事業モデル

同社は、独自のアクティブスティミュレーション技術を活用したウェアラブル近視デバイスや、遠隔医療モニタリング機器などの医療機器を展開する眼科医療ソリューション・カンパニーです。また、独自技術に基づく低分子化合物であるエミクススタト塩酸塩を核とした医薬品の開発にも取り組んでいます。

研究開発拠点を日本へ移管し、革新的な治療薬や医療技術の探索に注力しています。特に成長が見込まれる医療機器分野へのリソース集中と、低分子化合物によるパイプラインの価値最大化の両立を目指す戦略をとっています。

KPI

当連結会計年度における事業収益は21百万円となり、前年度比で21.5%の減少を記録しました。一方で、売上原価は26百万円と、前年度比406.8%の大幅な増加を見せています。

研究開発費については、当連結会計年度に311百万円を計上しており、これは前年度の543百万円から約42.9%減少した数値です。この減額は、エミクススタト塩酸塩およびウェアラブル近視デバイスの開発費用が減少したことが主な要因とされています。

成長ドライバー

成長の柱となる医療機器分野では、中国市場において複数のディストリビューターと連携し、販売に向けた具体的な実行フェーズへと移行しています。また、日本国内でのマーケティング強化や、海外での展示会出展を通じた認知拡大も進めています。

低分子化合物については、エミクススタト塩酸塩の特定のサブグループにおける有効性を確認したことを受け、米国FDAとの協議を継続しています。さらに、フランス企業との間で意向表明書(LOI)を締結し、ライセンス契約に向けた実務的な検討を進めるなど、提携を通じた価値最大化を図っています。

リスク

医薬品および医療機器の開発においては、当局による承認が得られない場合や、予期せぬ副作用が確認された場合に、開発の中止や投資の回収不能、企業価値の毀損を招くリスクがあります。特に研究開発への多額の資金が必要なため、資金調達の遅れはパイプラインの縮小に直結する可能性があります。

これらのリスクに対し、同社は外部パートナーとの提携によるパイプラインの多様化や、より成功確率の高い開発後期ステージへのリソース集中で対応しています。また、知的財産権の厳格な管理や、最大10百万米ドルをカバーする生産物賠償責任保険への加入など、多角的なリスク管理体制を構築しています。

競合

眼科領域は急速に成長している市場であり、多くの大手企業や新興企業が参入する競争の激しい環境にあります。同社はこの競争下において、独自の技術に基づく革新的な治療法を提供することで差別化を図っています。

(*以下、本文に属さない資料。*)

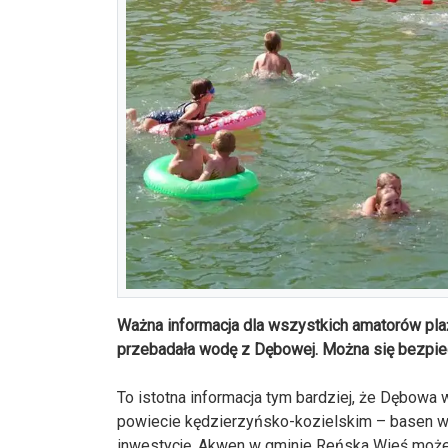
Ważna informacja dla wszystkich amatorów pla
przebadała wodę z Dębowej. Można się bezpie
To istotna informacja tym bardziej, że Dębowa
powiecie kędzierzyńsko-kozielskim – basen w 
inwestycję. Akwen w gminie Reńska Wieś moż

特に近視や網膜疾患といった深刻な社会課題に対し、既存の治療法がない領域でのソリューション提供を目指しています。独自のアクティブスティミュレーション技術や、遠隔医療を可能にする小型モニタリング機器など、独自の技術的優位性を確立することで市場における地位の確立を図る方針です。

バリュエーション

最新の市場データに基づくと、同社の株価は56円となっており、時価総額は約79.9億円です。この評価を反映したPBRは4.12倍と算出されています。

投資判断においては、研究開発への先行投資が続くフェーズにあることを考慮する必要があります。独自の知的財産権に基づく技術の優位性と、提携を通じたライセンス契約や販売網の拡大による事業基盤の強化が、将来的な企業価値の向上に寄与するかが焦点となります。